§ WORK REQUEST: Go through the records below and show every line with the string "Bali".

§ GIVEN RECORDS:
BEGIN

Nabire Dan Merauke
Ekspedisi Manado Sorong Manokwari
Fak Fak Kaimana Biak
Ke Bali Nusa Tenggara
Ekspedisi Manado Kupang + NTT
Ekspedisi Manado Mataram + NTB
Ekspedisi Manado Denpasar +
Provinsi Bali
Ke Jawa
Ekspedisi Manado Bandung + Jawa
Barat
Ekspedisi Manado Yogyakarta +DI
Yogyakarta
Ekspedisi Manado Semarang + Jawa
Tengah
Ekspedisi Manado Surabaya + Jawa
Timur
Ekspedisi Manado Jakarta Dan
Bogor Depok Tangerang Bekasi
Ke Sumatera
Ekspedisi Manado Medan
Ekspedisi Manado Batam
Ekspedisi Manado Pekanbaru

END
BEGIN

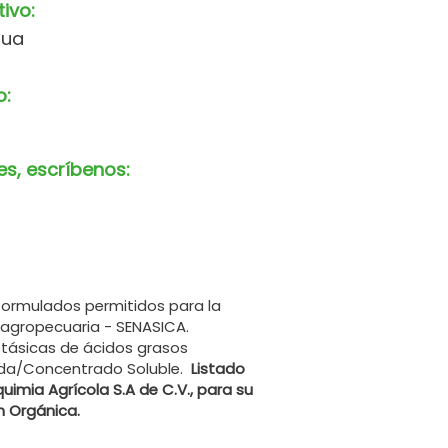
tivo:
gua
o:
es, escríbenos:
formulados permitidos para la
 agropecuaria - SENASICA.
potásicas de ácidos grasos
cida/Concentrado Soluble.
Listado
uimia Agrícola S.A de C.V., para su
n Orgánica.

END

§ PROBLEM SOLUTION:
Ke Bali Nusa Tenggara
Provinsi Bali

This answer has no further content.